Before starting a data analytics project its important to make sure that you fully understand the data by doing as much data discovery as possible. Data discovery will allow you to detect patterns and answer specific questions based on your project aims. By the end of your data discovery you should be able to explain what a row in your data shows and what your level of granularity is.
Firstly, upload your data into Alteryx and connect it to any data discovery tool. Depending on the format of your data I would recommend either using the field summary or basic data profile.
The Basic Data Profile tool shows an overview of your dataset and outputs the information for further analysis. You can select the number of records you would like to output in the configuration pane. The output will provide information for each field which will be shown at row level.

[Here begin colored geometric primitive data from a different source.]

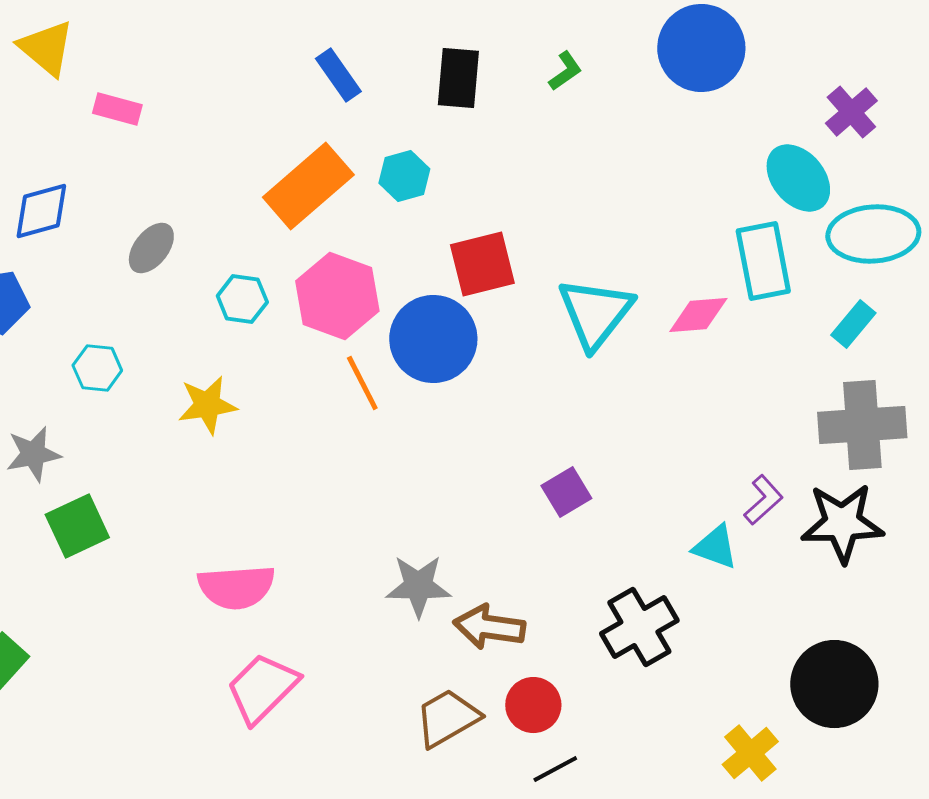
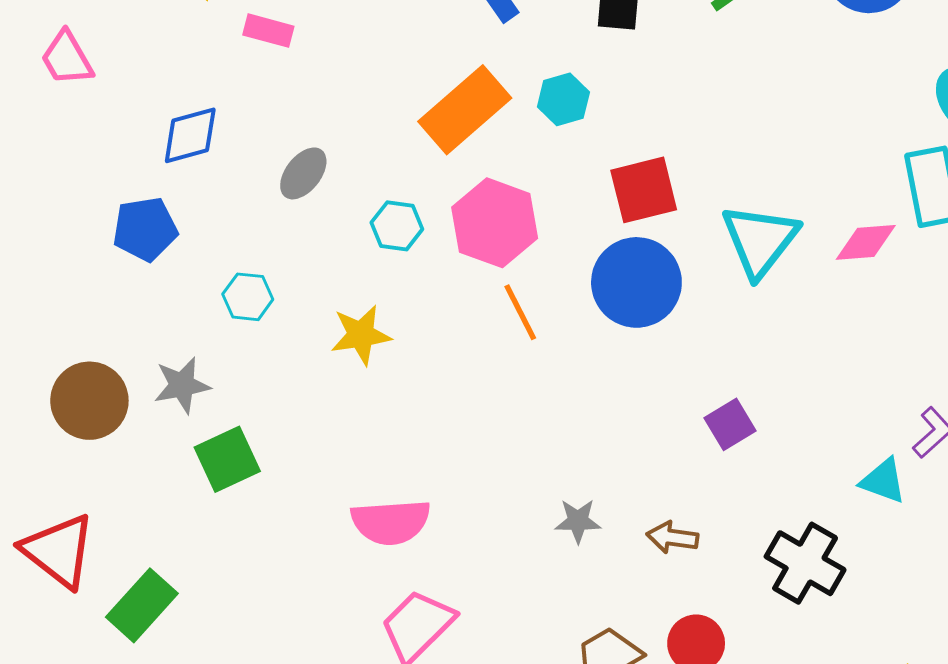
blue circle: (433, 339) -> (636, 282), moved
gray star: (418, 586) -> (578, 521), size x0.7
brown arrow: (489, 627) -> (672, 537), moved, size x0.7
black cross: (639, 627) -> (805, 563), turned -30

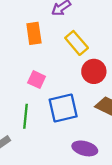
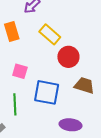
blue square: (63, 108) -> (47, 92), turned 32

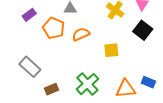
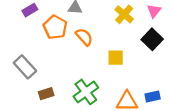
orange semicircle: (81, 34) -> (84, 37), turned 66
blue rectangle: (148, 82) -> (153, 96), turned -40

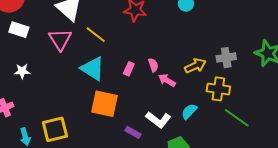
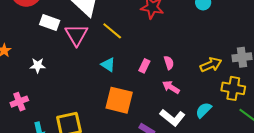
white rectangle: (19, 30) -> (50, 23), moved
cyan triangle: (93, 68) -> (108, 65), size x0.6
pink arrow: (167, 80) -> (171, 87), moved

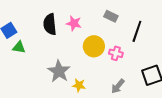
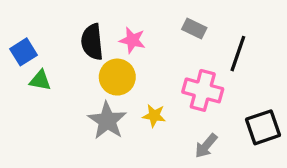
yellow circle: (94, 46) -> (117, 77), moved
pink cross: (116, 53) -> (203, 90), size x1.6
yellow star: (79, 85) -> (154, 116), moved

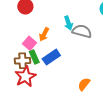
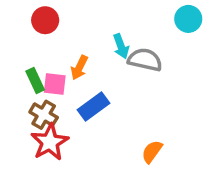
pink square: (30, 43) -> (55, 84), turned -32
green rectangle: (34, 57) -> (35, 81), moved
brown cross: (22, 61) -> (44, 115), turned 35

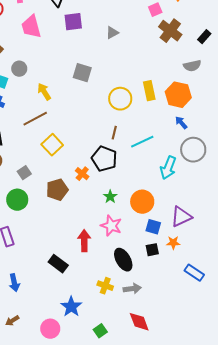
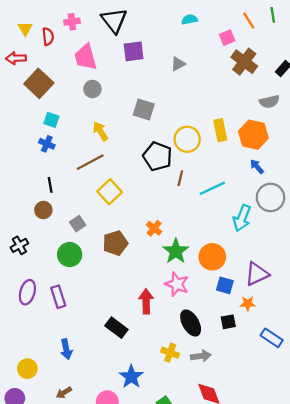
gray circle: (19, 69) -> (92, 89), moved
black pentagon: (104, 159) -> (157, 156), moved
orange cross: (82, 174) -> (154, 228), moved
green star: (110, 197) -> (176, 251), size x1.6
black square: (152, 250) -> (228, 322), moved

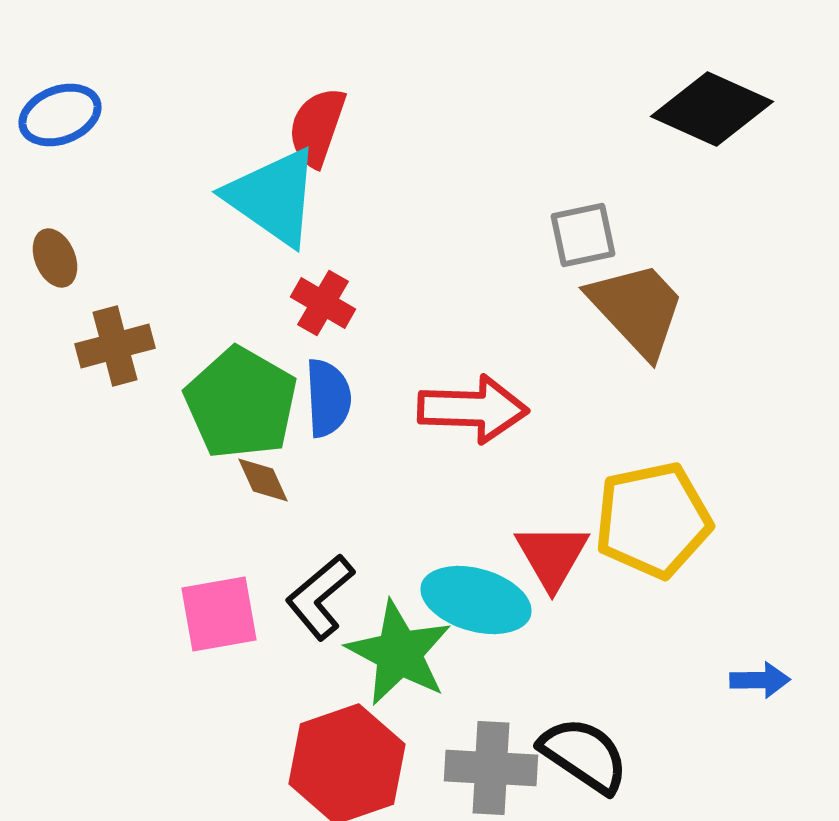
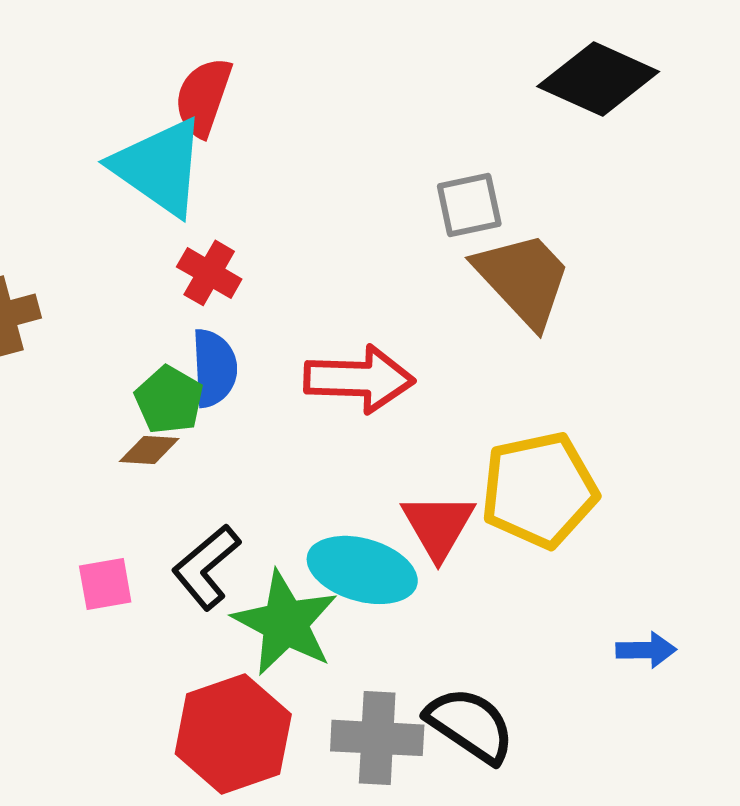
green pentagon: (241, 403) -> (169, 400), moved, size x0.6
brown diamond: (263, 480) -> (149, 450), turned -62
pink square: (219, 614) -> (105, 584), size x0.7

The field summary tool outputs a summary report of descriptive statistics for the selected data columns.
The "O" output displays a table in the Results window with detailed information about each column in the incoming data. Each column becomes a row in the results, with column type and additional information.

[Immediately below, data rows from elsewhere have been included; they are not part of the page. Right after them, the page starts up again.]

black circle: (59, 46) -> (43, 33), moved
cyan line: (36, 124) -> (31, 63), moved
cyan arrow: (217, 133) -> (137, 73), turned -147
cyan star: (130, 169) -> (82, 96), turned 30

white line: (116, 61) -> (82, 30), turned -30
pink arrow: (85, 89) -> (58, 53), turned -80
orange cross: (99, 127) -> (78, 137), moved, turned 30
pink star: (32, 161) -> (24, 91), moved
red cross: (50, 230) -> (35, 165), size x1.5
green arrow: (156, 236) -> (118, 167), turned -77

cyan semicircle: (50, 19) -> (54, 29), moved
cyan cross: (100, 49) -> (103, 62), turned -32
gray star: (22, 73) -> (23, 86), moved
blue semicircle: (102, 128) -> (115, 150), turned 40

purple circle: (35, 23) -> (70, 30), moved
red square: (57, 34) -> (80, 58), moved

The "R" Output should be connected to a browse tool which will then produce a static report that appears in the Configuration window of a Browse tool.
Alternatively, you can use the browse tool alone, although it might not be as informative and additional tools might be needed to explore the data. For example, with large datasets the browse tool will not show the exact number of unique values and you will need to add a unique tool.
Once you have run these tools, write down the answers for these questions:
- What does each column tell us?
- What type of field is each column? (string, numeric, boolean, spatial, etc)
- What range of values are there for each column? (min, max, median, average, number of unique and missing values for numeric and string where possible). This will mainly be found in the data discovery tool output.
- Is this a realistic range/expected range of values based on your knowledge of the topic? For example, is the average too high/low etc.
- When there are any missing values, is this expected or a potential problem?
- Then finally: what defines a unique row in each data set?